Leave every picture out, and write out the remaining entries exactly.

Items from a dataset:
***

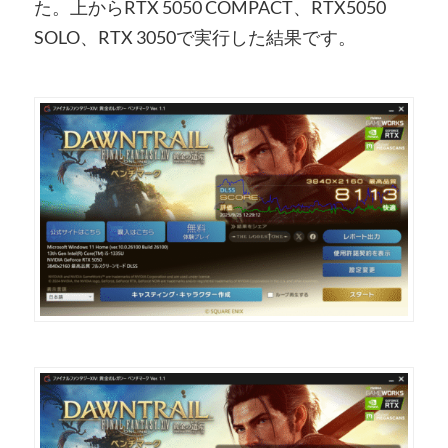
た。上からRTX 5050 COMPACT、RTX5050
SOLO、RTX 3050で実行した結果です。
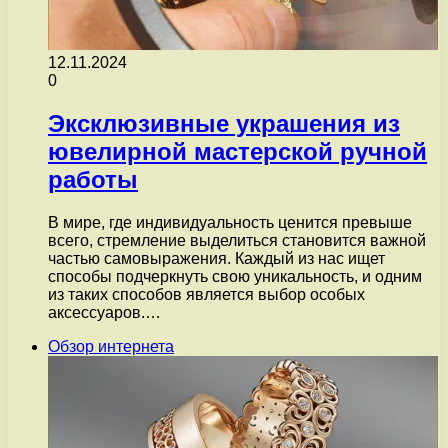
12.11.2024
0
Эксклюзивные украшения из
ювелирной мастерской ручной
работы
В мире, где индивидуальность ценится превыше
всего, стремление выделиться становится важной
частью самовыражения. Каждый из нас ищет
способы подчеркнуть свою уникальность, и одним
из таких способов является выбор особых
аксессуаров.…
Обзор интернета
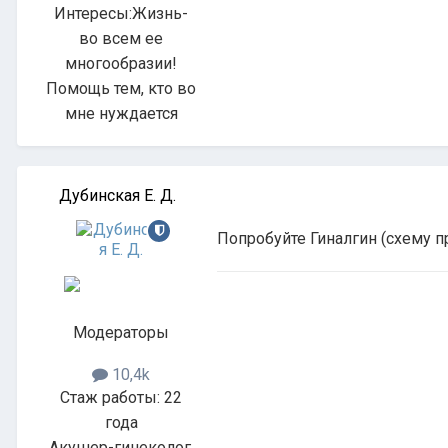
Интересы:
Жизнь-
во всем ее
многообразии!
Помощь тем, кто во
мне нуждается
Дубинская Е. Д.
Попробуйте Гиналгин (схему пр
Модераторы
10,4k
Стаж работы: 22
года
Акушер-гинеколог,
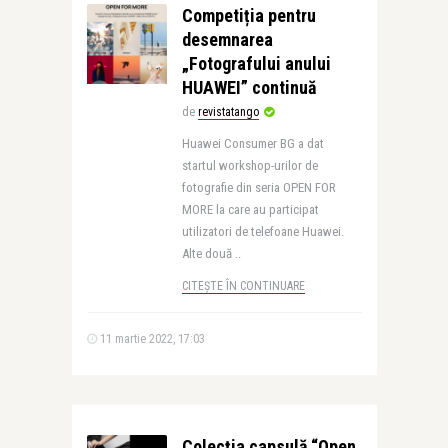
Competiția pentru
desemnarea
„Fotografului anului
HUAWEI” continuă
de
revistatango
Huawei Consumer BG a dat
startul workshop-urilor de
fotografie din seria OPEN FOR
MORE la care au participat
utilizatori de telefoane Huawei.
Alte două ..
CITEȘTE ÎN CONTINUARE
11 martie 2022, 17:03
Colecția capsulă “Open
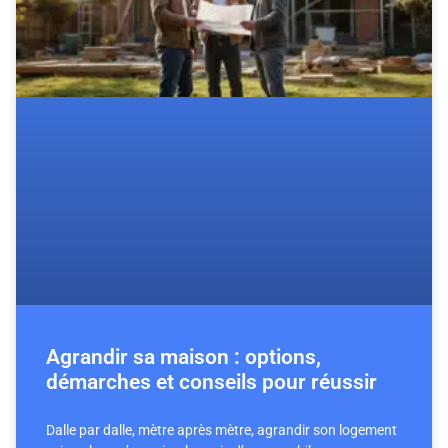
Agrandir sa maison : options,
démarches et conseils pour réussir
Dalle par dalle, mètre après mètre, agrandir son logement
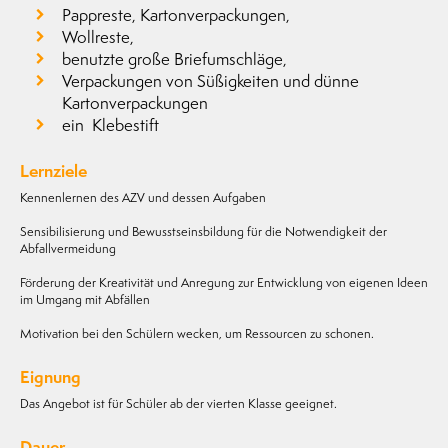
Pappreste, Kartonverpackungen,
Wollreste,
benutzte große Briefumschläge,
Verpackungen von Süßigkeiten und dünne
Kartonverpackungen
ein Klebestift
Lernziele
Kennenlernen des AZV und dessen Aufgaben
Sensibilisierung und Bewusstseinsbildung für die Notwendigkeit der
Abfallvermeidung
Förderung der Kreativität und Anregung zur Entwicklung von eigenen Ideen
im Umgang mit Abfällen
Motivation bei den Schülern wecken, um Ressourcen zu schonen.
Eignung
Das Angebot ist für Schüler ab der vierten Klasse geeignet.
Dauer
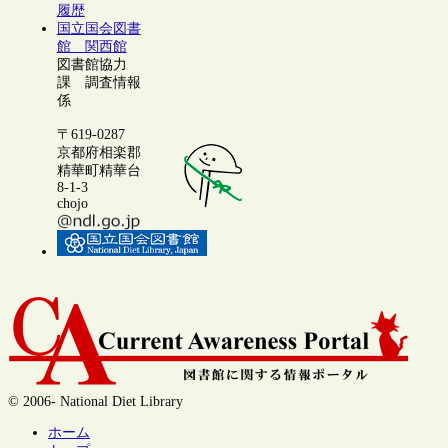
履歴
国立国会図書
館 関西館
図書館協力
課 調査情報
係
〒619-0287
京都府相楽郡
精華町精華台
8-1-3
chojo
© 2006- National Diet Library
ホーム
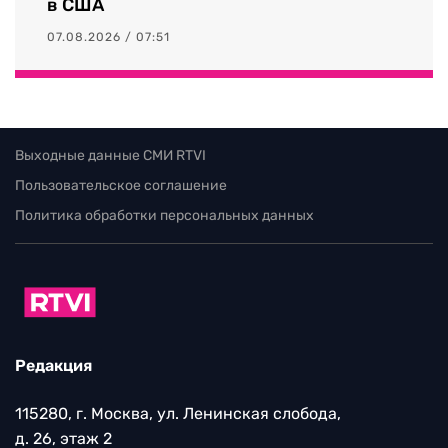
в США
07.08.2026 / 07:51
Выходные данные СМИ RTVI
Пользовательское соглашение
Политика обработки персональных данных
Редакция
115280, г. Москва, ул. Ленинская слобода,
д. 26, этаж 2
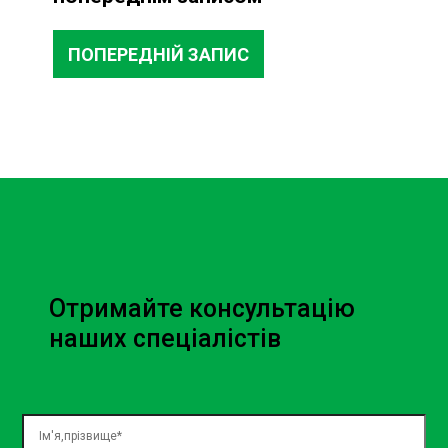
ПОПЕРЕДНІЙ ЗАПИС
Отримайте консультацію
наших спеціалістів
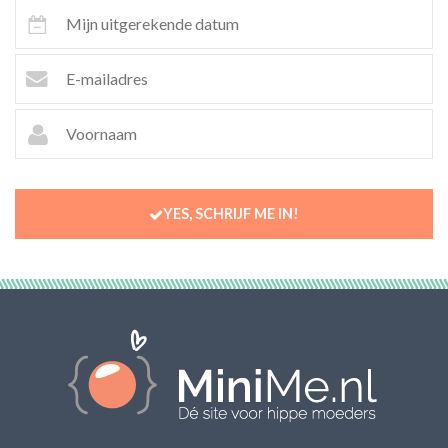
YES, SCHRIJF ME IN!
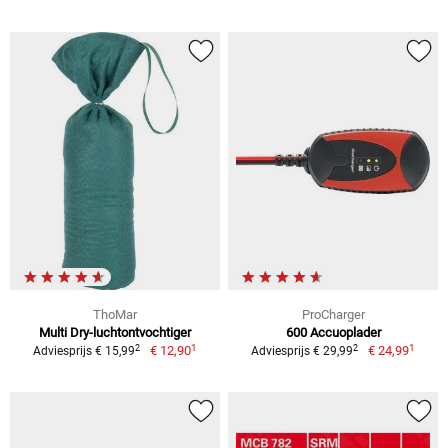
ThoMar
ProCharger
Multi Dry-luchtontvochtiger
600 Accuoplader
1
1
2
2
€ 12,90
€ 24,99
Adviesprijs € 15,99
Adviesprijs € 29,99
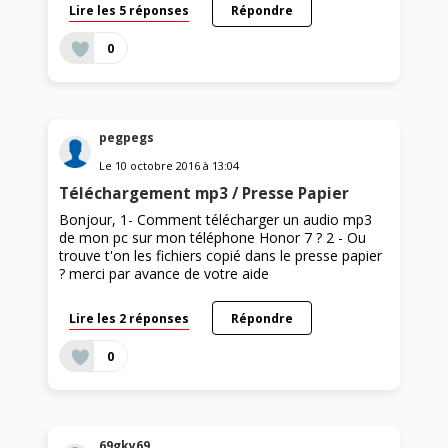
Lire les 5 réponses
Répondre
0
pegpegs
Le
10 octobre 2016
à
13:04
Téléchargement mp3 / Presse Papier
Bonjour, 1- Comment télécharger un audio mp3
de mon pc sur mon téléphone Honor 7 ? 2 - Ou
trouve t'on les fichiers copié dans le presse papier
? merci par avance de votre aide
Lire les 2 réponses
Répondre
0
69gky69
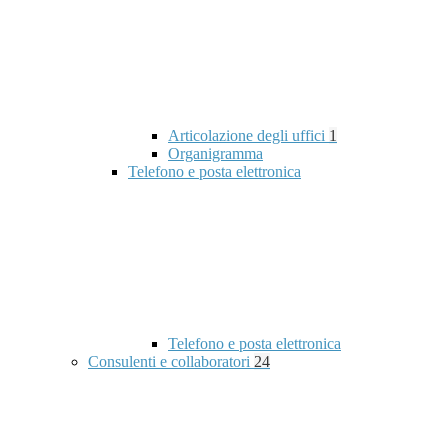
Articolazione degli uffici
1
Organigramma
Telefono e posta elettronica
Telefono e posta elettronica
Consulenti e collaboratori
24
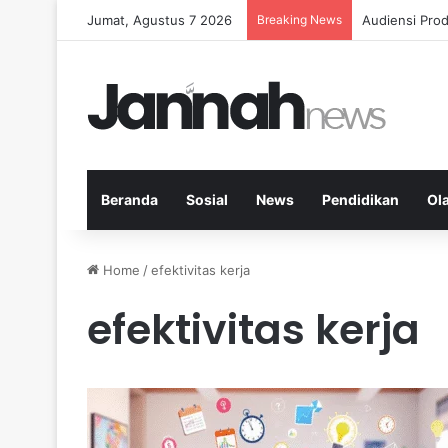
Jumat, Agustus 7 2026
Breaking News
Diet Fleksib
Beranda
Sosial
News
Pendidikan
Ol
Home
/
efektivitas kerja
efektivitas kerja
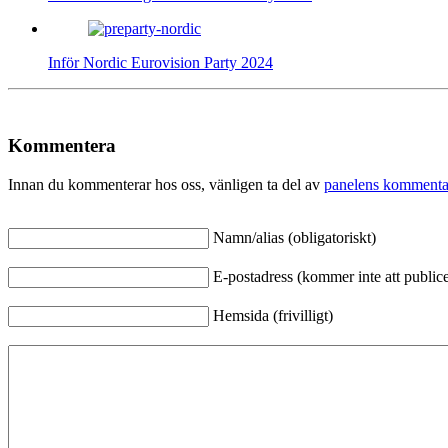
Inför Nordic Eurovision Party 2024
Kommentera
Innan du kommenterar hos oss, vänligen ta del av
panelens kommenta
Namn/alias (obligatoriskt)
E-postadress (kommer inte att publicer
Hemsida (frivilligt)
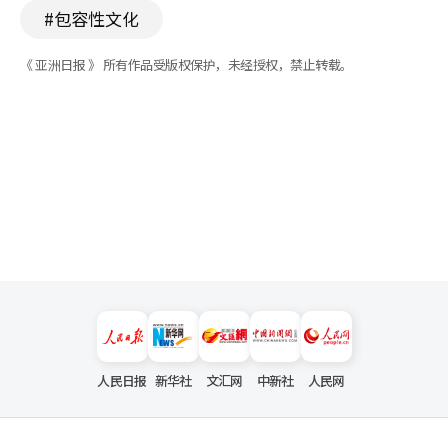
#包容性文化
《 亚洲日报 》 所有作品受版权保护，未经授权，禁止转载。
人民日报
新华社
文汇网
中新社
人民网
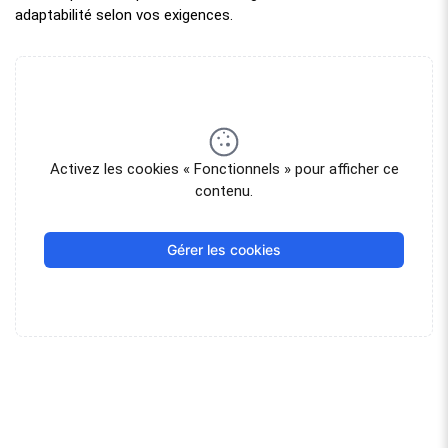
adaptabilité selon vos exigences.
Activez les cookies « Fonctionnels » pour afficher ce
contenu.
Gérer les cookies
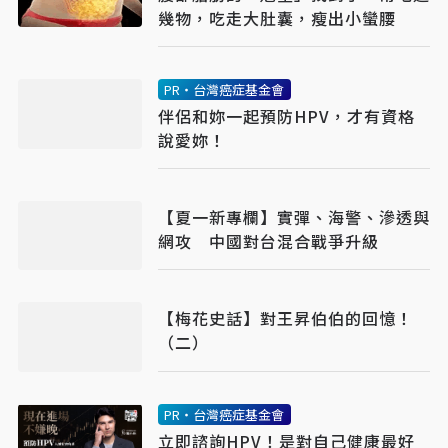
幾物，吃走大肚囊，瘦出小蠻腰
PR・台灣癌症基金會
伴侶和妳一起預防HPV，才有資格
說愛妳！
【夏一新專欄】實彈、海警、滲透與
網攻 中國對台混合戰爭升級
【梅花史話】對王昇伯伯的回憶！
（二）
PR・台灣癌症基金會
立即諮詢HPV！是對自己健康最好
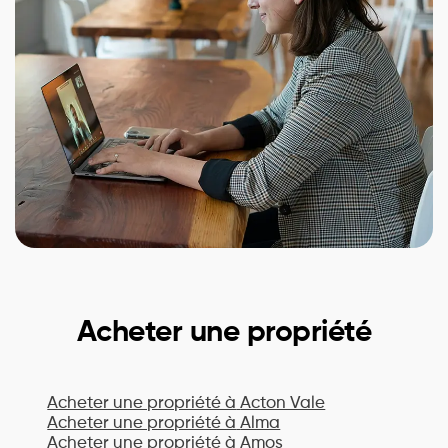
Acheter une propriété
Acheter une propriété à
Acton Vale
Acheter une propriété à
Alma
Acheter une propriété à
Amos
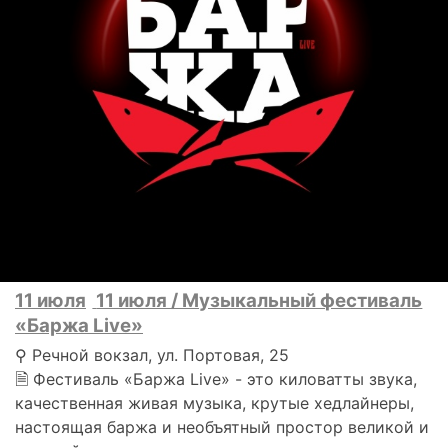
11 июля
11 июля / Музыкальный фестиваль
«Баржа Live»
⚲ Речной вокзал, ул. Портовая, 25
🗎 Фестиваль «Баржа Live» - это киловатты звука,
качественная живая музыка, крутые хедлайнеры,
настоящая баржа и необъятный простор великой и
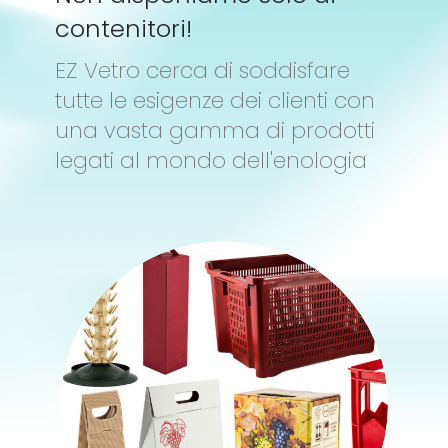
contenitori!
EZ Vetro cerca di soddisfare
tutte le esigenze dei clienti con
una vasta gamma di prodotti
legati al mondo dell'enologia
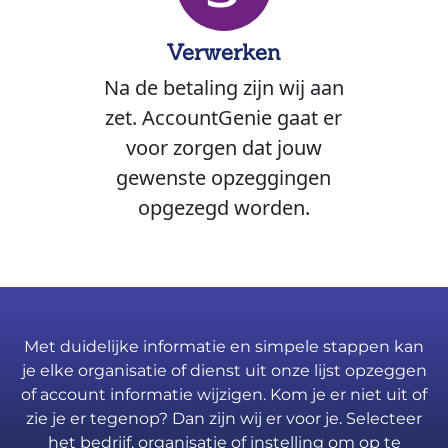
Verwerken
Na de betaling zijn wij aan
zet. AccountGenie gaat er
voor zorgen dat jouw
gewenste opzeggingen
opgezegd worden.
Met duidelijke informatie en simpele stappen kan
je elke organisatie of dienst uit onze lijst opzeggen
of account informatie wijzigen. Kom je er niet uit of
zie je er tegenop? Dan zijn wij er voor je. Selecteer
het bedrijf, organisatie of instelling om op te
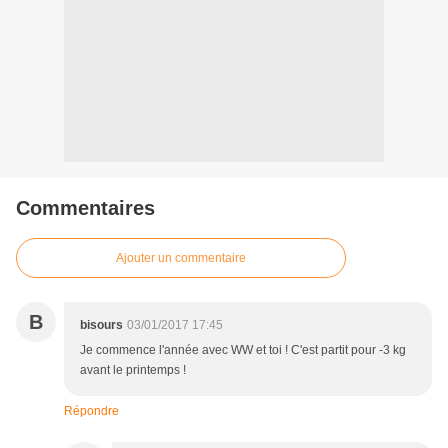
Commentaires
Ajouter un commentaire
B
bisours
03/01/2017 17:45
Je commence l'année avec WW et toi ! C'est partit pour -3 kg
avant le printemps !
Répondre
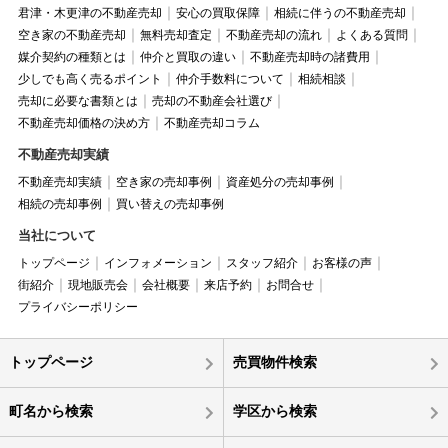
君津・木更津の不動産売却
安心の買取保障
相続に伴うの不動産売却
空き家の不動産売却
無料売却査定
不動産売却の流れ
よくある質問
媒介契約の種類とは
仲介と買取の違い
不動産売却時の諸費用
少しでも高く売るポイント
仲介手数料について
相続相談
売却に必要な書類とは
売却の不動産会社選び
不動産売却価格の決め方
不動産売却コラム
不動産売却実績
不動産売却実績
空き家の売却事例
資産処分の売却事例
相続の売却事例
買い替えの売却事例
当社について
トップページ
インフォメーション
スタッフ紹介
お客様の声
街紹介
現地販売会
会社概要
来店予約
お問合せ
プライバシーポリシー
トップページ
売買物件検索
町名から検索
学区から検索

***

▶ PROBLEM SOLUTION:
た。上からRTX 5050 COMPACT、RTX5050
SOLO、RTX 3050で実行した結果です。
12.11.2024
0
Эксклюзивные украшения из
ювелирной мастерской ручной
работы
В мире, где индивидуальность ценится превыше
всего, стремление выделиться становится важной
частью самовыражения. Каждый из нас ищет
способы подчеркнуть свою уникальность, и одним
из таких способов является выбор особых
аксессуаров.…
Обзор интернета
Интересы:
Жизнь-
во всем ее
многообразии!
Помощь тем, кто во
мне нуждается
Дубинская Е. Д.
Попробуйте Гиналгин (схему пр
Модераторы
10,4k
Стаж работы: 22
года
Акушер-гинеколог,
Competiția pentru
desemnarea
„Fotografului anului
HUAWEI” continuă
de
revistatango
Huawei Consumer BG a dat
startul workshop-urilor de
fotografie din seria OPEN FOR
MORE la care au participat
utilizatori de telefoane Huawei.
Alte două ..
CITEȘTE ÎN CONTINUARE
11 martie 2022, 17:03
Colecția capsulă “Open
Agrandir sa maison : options,
démarches et conseils pour réussir
Dalle par dalle, mètre après mètre, agrandir son logement
Pappreste, Kartonverpackungen,
Wollreste,
benutzte große Briefumschläge,
Verpackungen von Süßigkeiten und dünne
Kartonverpackungen
ein Klebestift
Lernziele
Kennenlernen des AZV und dessen Aufgaben
Sensibilisierung und Bewusstseinsbildung für die Notwendigkeit der
Abfallvermeidung
Förderung der Kreativität und Anregung zur Entwicklung von eigenen Ideen
im Umgang mit Abfällen
Motivation bei den Schülern wecken, um Ressourcen zu schonen.
Eignung
Das Angebot ist für Schüler ab der vierten Klasse geeignet.
Dauer
履歴
国立国会図書
館 関西館
図書館協力
課 調査情報
係
〒619-0287
京都府相楽郡
精華町精華台
8-1-3
chojo
© 2006- National Diet Library
ホーム
в США
07.08.2026 / 07:51
Выходные данные СМИ RTVI
Пользовательское соглашение
Политика обработки персональных данных
Редакция
115280, г. Москва, ул. Ленинская слобода,
д. 26, этаж 2
ПОПЕРЕДНІЙ ЗАПИС
Отримайте консультацію
наших спеціалістів
YES, SCHRIJF ME IN!
ThoMar
ProCharger
Multi Dry-luchtontvochtiger
600 Accuoplader
1
1
2
2
€ 12,90
€ 24,99
Adviesprijs € 15,99
Adviesprijs € 29,99
Lire les 5 réponses
Répondre
0
pegpegs
Le
10 octobre 2016
à
13:04
Téléchargement mp3 / Presse Papier
Bonjour, 1- Comment télécharger un audio mp3
de mon pc sur mon téléphone Honor 7 ? 2 - Ou
trouve t'on les fichiers copié dans le presse papier
? merci par avance de votre aide
Lire les 2 réponses
Répondre
0
69gky69
Articolazione degli uffici
1
Organigramma
Telefono e posta elettronica
Telefono e posta elettronica
Consulenti e collaboratori
24
Jumat, Agustus 7 2026
Breaking News
Diet Fleksib
Beranda
Sosial
News
Pendidikan
Ol
Home
/
efektivitas kerja
efektivitas kerja
Inför Nordic Eurovision Party 2024
Kommentera
Innan du kommenterar hos oss, vänligen ta del av
panelens kommenta
Namn/alias (obligatoriskt)
E-postadress (kommer inte att publicer
Hemsida (frivilligt)
#包容性文化
《 亚洲日报 》 所有作品受版权保护，未经授权，禁止转载。
人民日报
新华社
文汇网
中新社
人民网
adaptabilité selon vos exigences.
Activez les cookies « Fonctionnels » pour afficher ce
contenu.
Gérer les cookies
幾物，吃走大肚囊，瘦出小蠻腰
PR・台灣癌症基金會
伴侶和妳一起預防HPV，才有資格
說愛妳！
【夏一新專欄】實彈、海警、滲透與
網攻 中國對台混合戰爭升級
【梅花史話】對王昇伯伯的回憶！
（二）
PR・台灣癌症基金會
立即諮詢HPV！是對自己健康最好
Acheter une propriété
Acheter une propriété à
Acton Vale
Acheter une propriété à
Alma
Acheter une propriété à
Amos
11 июля
11 июля / Музыкальный фестиваль
«Баржа Live»
⚲ Речной вокзал, ул. Портовая, 25
🗎 Фестиваль «Баржа Live» - это киловатты звука,
качественная живая музыка, крутые хедлайнеры,
настоящая баржа и необъятный простор великой и
contenitori!
EZ Vetro cerca di soddisfare
tutte le esigenze dei clienti con
una vasta gamma di prodotti
legati al mondo dell'enologia
Verwerken
Na de betaling zijn wij aan
zet. AccountGenie gaat er
voor zorgen dat jouw
gewenste opzeggingen
opgezegd worden.
Met duidelijke informatie en simpele stappen kan
je elke organisatie of dienst uit onze lijst opzeggen
of account informatie wijzigen. Kom je er niet uit of
zie je er tegenop? Dan zijn wij er voor je. Selecteer
het bedrijf, organisatie of instelling om op te
Commentaires
Ajouter un commentaire
B
bisours
03/01/2017 17:45
Je commence l'année avec WW et toi ! C'est partit pour -3 kg
avant le printemps !
Répondre
君津・木更津の不動産売却
安心の買取保障
相続に伴うの不動産売却
空き家の不動産売却
無料売却査定
不動産売却の流れ
よくある質問
媒介契約の種類とは
仲介と買取の違い
不動産売却時の諸費用
少しでも高く売るポイント
仲介手数料について
相続相談
売却に必要な書類とは
売却の不動産会社選び
不動産売却価格の決め方
不動産売却コラム
不動産売却実績
不動産売却実績
空き家の売却事例
資産処分の売却事例
相続の売却事例
買い替えの売却事例
当社について
トップページ
インフォメーション
スタッフ紹介
お客様の声
街紹介
現地販売会
会社概要
来店予約
お問合せ
プライバシーポリシー
トップページ
売買物件検索
町名から検索
学区から検索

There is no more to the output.